GIVEN ENTRIES Block Start

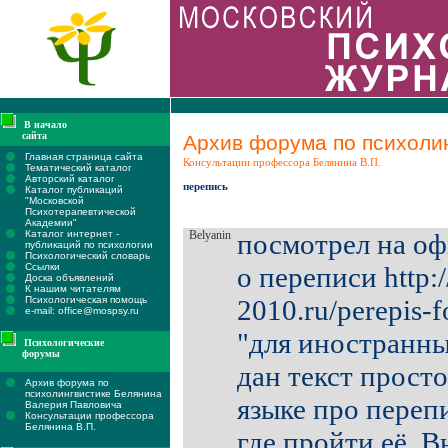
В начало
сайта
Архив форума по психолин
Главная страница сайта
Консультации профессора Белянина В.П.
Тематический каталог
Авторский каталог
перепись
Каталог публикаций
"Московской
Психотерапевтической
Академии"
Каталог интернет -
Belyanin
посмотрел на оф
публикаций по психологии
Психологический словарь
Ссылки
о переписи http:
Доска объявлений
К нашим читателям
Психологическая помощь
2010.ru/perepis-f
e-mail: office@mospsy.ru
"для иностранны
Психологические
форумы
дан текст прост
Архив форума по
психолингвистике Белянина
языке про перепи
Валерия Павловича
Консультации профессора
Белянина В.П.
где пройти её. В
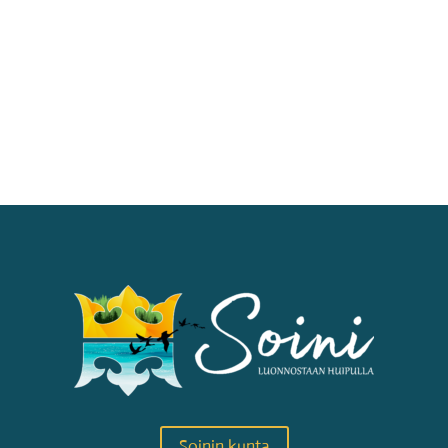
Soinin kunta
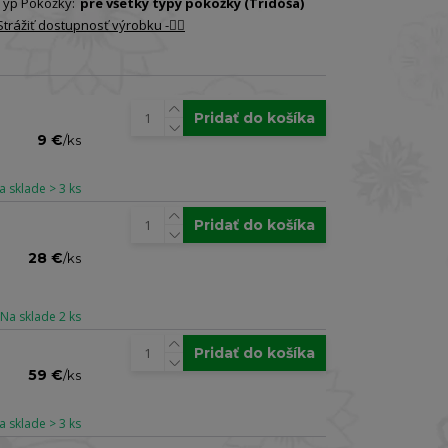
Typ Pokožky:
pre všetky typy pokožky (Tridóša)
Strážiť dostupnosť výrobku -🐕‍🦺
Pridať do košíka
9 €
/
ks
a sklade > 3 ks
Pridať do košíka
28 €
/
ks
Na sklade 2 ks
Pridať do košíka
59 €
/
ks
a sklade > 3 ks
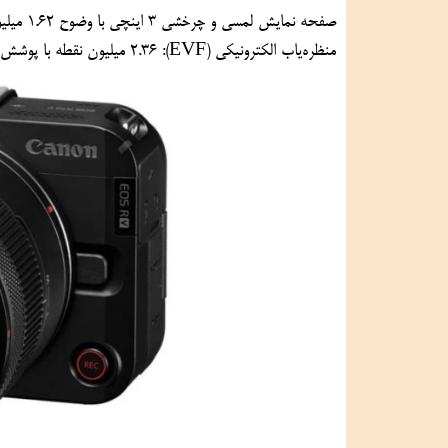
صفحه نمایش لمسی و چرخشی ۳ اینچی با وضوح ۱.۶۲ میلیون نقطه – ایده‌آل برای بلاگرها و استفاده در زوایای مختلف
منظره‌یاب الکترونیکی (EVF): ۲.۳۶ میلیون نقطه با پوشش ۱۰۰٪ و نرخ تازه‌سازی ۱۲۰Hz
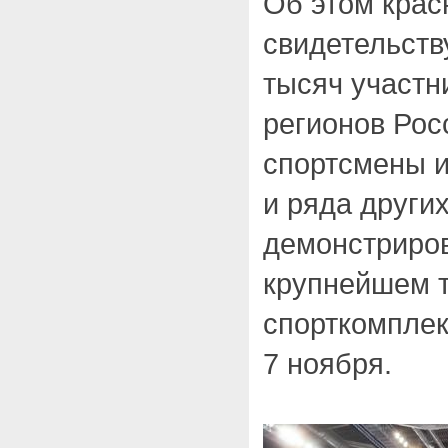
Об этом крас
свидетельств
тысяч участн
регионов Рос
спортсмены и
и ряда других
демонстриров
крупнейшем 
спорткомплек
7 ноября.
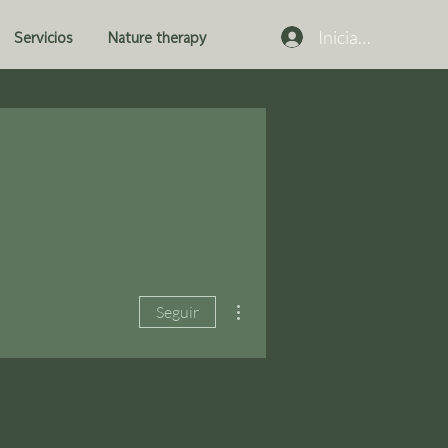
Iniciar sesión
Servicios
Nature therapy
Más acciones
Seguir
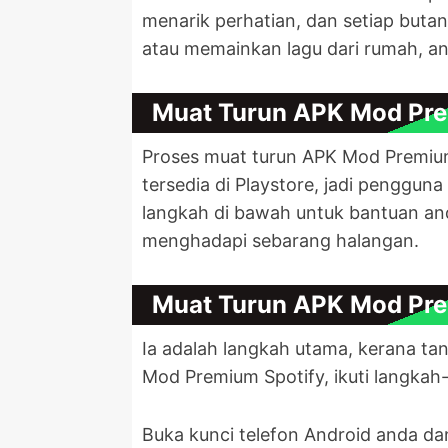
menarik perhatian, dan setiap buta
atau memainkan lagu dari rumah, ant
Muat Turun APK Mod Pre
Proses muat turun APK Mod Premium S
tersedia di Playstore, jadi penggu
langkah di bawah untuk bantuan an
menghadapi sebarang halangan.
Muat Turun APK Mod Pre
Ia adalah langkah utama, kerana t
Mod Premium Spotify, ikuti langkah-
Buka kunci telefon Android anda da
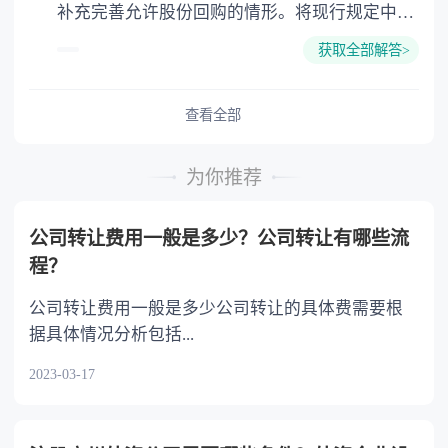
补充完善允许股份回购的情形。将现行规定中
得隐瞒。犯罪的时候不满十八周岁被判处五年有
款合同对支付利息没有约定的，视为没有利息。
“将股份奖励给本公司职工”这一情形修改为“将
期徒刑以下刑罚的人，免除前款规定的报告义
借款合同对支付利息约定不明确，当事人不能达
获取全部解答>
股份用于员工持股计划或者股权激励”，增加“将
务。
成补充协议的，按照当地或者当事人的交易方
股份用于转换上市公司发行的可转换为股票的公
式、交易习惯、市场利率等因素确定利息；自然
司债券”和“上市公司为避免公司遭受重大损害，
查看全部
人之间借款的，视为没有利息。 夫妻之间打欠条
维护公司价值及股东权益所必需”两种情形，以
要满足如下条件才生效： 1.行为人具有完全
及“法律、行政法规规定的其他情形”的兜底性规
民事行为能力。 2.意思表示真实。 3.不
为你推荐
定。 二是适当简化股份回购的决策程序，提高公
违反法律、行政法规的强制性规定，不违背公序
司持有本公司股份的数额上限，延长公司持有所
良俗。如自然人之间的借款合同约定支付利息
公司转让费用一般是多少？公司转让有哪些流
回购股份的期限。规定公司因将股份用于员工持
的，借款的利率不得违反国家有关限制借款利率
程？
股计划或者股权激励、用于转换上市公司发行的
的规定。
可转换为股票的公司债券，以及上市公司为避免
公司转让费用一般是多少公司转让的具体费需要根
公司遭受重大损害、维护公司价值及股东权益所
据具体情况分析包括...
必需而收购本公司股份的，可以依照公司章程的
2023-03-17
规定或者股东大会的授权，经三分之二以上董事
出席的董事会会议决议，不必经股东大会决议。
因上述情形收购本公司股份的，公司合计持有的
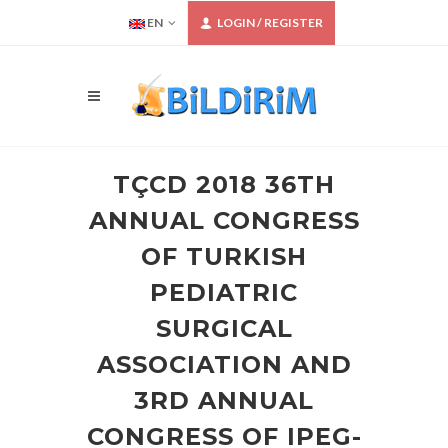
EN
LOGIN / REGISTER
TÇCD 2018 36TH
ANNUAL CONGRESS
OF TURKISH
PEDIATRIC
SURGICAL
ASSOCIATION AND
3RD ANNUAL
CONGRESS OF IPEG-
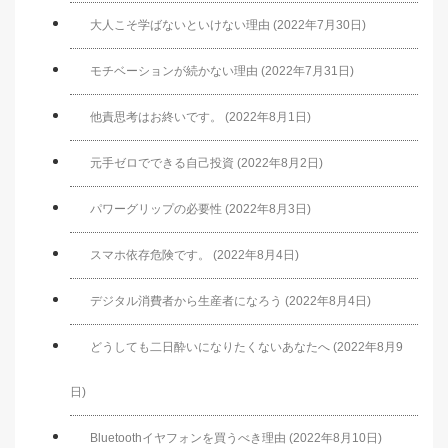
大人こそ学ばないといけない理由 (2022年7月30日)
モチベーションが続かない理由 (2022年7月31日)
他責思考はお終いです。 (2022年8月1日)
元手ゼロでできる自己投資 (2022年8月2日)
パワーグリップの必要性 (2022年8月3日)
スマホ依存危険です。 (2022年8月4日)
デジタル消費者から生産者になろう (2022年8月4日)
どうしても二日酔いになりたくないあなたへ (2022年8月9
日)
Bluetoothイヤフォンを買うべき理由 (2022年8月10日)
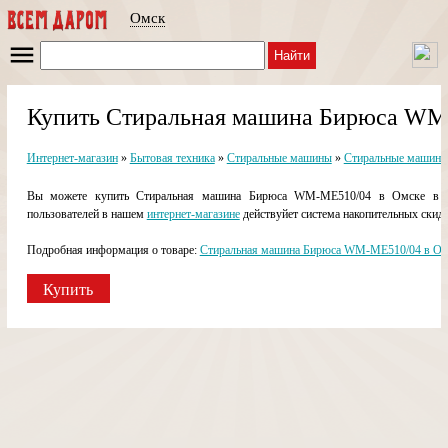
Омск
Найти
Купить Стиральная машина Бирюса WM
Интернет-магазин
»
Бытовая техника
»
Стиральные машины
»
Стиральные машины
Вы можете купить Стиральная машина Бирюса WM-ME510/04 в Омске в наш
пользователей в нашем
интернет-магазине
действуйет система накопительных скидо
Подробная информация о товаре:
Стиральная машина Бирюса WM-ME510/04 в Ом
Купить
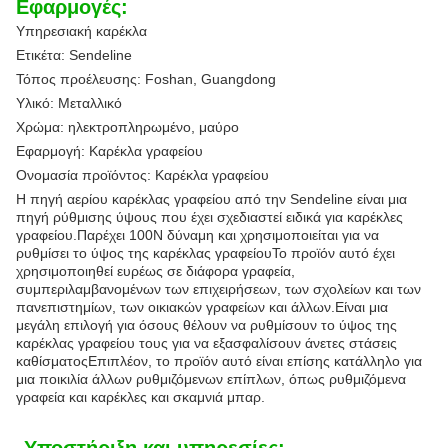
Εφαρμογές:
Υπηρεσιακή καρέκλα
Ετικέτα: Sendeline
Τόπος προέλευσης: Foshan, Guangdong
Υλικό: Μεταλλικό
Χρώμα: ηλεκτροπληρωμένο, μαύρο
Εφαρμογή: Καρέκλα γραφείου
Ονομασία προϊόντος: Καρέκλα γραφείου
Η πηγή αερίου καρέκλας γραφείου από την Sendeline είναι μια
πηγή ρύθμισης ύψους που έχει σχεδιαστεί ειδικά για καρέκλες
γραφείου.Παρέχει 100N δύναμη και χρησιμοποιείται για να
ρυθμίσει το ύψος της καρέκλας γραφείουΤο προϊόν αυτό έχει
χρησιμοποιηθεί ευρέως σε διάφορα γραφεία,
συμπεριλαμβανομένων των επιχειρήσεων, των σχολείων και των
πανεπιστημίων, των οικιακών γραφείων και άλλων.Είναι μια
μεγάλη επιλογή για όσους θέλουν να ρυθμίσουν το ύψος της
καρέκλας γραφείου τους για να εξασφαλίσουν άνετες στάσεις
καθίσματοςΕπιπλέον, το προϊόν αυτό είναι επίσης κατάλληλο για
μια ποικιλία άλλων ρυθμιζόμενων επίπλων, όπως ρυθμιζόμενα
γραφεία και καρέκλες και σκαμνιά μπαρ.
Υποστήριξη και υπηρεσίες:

GIVEN ENTRIES Block End
GIVEN ENTRIES Block Start

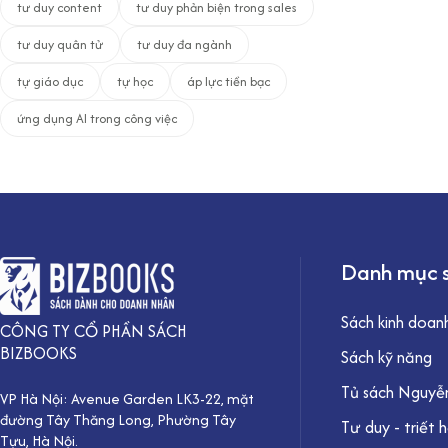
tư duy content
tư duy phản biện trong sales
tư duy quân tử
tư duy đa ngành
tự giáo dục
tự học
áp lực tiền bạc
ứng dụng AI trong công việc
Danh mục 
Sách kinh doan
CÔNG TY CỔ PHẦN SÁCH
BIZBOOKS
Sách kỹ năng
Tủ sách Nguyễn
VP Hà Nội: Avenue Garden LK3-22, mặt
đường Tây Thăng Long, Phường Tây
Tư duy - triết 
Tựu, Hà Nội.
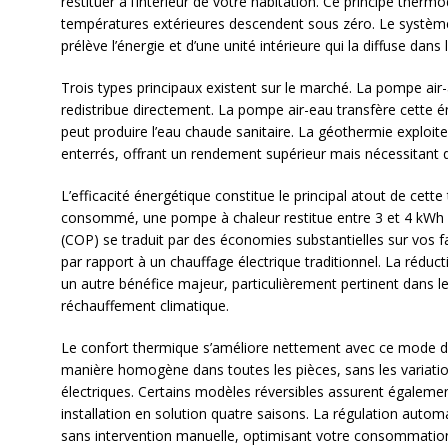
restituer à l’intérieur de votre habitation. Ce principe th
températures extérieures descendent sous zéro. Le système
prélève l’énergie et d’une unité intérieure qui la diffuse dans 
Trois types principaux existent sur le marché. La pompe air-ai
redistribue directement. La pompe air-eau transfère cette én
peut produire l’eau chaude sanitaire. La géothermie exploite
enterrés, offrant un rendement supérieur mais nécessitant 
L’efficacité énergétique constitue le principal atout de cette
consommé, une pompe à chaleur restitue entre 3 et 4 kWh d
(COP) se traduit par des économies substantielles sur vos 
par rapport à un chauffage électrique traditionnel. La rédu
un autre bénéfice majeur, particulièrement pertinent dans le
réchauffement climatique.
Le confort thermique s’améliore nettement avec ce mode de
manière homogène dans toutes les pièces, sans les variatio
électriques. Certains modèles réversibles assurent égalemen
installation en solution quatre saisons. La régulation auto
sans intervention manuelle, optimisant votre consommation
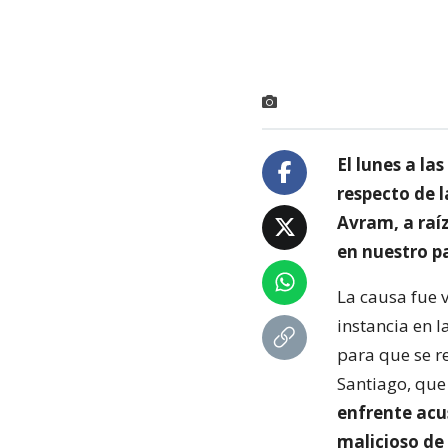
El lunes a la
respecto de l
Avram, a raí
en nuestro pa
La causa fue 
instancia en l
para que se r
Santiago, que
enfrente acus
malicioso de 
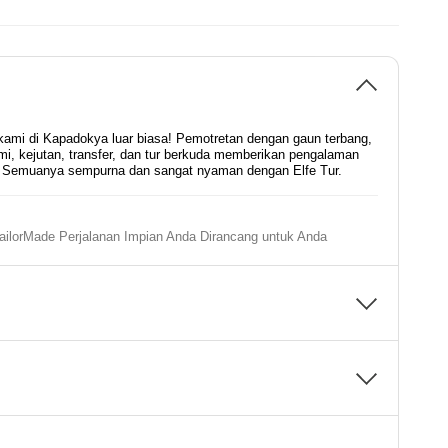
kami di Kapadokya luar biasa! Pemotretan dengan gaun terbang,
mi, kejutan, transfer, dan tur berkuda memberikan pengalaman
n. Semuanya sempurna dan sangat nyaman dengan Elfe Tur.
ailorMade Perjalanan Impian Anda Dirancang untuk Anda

GIVEN ENTRIES Block End

• _EXERCISE_: Whenever the word "профессора" occurs in a line above, copy that line.

• _EXPECTED ANSWER_:
Консультации профессора Белянина В.П.
Консультации профессора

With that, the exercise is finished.